Recent debate in Sweden regarding new case law on employer's liability for employee's suicide

09 May 2014

Katarina Åhlberg, Kajsa Wahrenby

A recent Swedish judgement brings attention to the employer's work environment obligations with regard to psychological and psychosocial risk management.

In June 2010, a 53 year old social worker in the small town of Krokom in northern Sweden committed suicide on the same morning as a meeting was supposed to be held between him and employer representatives regarding his employer's intent to summarily dismiss him. During the year leading up to that meeting, the employee had suffered from depression and had claimed that he was being subject to victimization and bullying from his new supervisor. The problems between him and his supervisor were well known in the workplace and the employee had at numerous instances unsuccessfully asked to be redeployed to a different position.

Two managers bearing the formal work environment responsibilities (the supervisor accused of victimization was not one of them) were subsequently prosecuted for causing the employee's death through criminal negligence and gross recklessness, and specifically by failing to comply with the employer's obligations under the relevant work environment legislation. Both managers were convicted in February 2014 by the District Court of Östersund and were given conditional sentences combined with fines.

According to the judgement, the failure of the managers to conduct systematic work environment management and risk assessment in the workplace, as well as their failure to properly handle the employee's problematic situation and illness, were causal to the employee's suicide. The court also emphasizes the fact that the managers in question summarily dismissed the employee without there being legal grounds for such dismissal (and without considering whether or not such legal grounds existed), while being well aware of the employee's mental state. Further, one of the managers admitted to having feared the employee's suicide.

By reading the judgement, it becomes quite clear that the employer was in breach of its obligations under the Swedish Work Environment Act and the related regulations issued by the supervising Work Environment Authority, especially with regard to the rules regarding bullying, victimization and other forms of inappropriate behaviour.

Regardless of the substance of the employee's claims of victimization and bullying, the court found that the employer was, for example, obligated to perform a proper investigation of them. In this case, an investigation was performed by one of the prosecuted managers. The investigation consisted, however, merely of an interview with the employee's supervisor, after which it was concluded that no inappropriate behaviour had taken place. None of the employee's colleagues were interviewed, despite them having brought the employee's ill-health to the managers' attention as well as being witnesses to certain situations involving the employee and the supervisor.

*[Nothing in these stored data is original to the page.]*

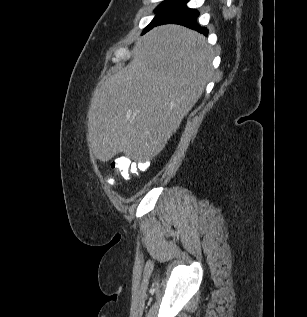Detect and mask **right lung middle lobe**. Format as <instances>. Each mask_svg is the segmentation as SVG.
I'll return each mask as SVG.
<instances>
[{"label":"right lung middle lobe","instance_id":"1","mask_svg":"<svg viewBox=\"0 0 307 317\" xmlns=\"http://www.w3.org/2000/svg\"><path fill=\"white\" fill-rule=\"evenodd\" d=\"M175 0H165L163 1L156 9H155V17L152 20L151 23H153L154 21H156L169 7H171V5L174 3ZM150 23V24H151ZM149 24V25H150Z\"/></svg>","mask_w":307,"mask_h":317}]
</instances>
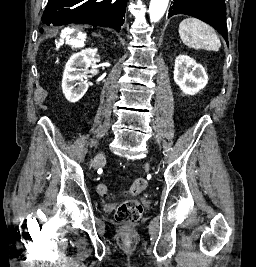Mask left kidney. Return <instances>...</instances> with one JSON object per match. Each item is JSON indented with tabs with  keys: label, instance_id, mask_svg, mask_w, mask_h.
<instances>
[{
	"label": "left kidney",
	"instance_id": "1",
	"mask_svg": "<svg viewBox=\"0 0 256 267\" xmlns=\"http://www.w3.org/2000/svg\"><path fill=\"white\" fill-rule=\"evenodd\" d=\"M174 82L178 84L184 94L194 96L205 88L208 76L201 64H197L186 54H180L174 64Z\"/></svg>",
	"mask_w": 256,
	"mask_h": 267
}]
</instances>
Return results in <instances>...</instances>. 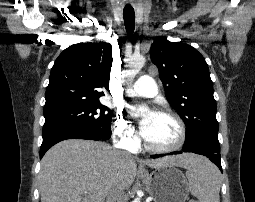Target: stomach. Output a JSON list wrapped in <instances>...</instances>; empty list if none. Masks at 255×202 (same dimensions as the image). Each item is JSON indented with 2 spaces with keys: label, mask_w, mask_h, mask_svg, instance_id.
Masks as SVG:
<instances>
[{
  "label": "stomach",
  "mask_w": 255,
  "mask_h": 202,
  "mask_svg": "<svg viewBox=\"0 0 255 202\" xmlns=\"http://www.w3.org/2000/svg\"><path fill=\"white\" fill-rule=\"evenodd\" d=\"M146 189L155 202H185L190 191L184 174L174 166L156 168Z\"/></svg>",
  "instance_id": "1"
}]
</instances>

The judgement is interesting since there is no precedent of a similar situation, and the case has spurred a debate in Sweden regarding an employer's responsibility and potential criminal liability for an employee's suicide. It should, however, be noted that the judgement to some extent has been misconstrued in the public debate; the case contained some very particular circumstances and employers should therefore not be led to believe that any general principles regarding employer's liability for an employee's suicide have been established. In addition, the judgement has been appealed and the final outcome of the case is therefore still uncertain.

Further, the judgement lacks some substantial analysis regarding the causal link between on the one hand the employer's neglect to observe the work environment rules and the summarily dismissal of the employee, and on the other the employee's suicide. The Appellate Court will hopefully provide further analysis in this respect, regardless of the outcome of the appeal.

To conclude, employers' work environment obligations have in our opinion not been extended by this judgement. For an action or a failure to act to be considered causal to an individual's suicide, the threshold will remain very high. The judgement nonetheless illustrates the employer's responsibility to perform objective and thorough investigations, not only of physical but also of psychological and psychosocial issues and risks. Employers may need more training on methods and actions on the psychosocial side; historically, the focus has been on how physical illnesses and accidents may be avoided. However, employees' right to their personal integrity certainly complicates the employer's risk analysis in this area.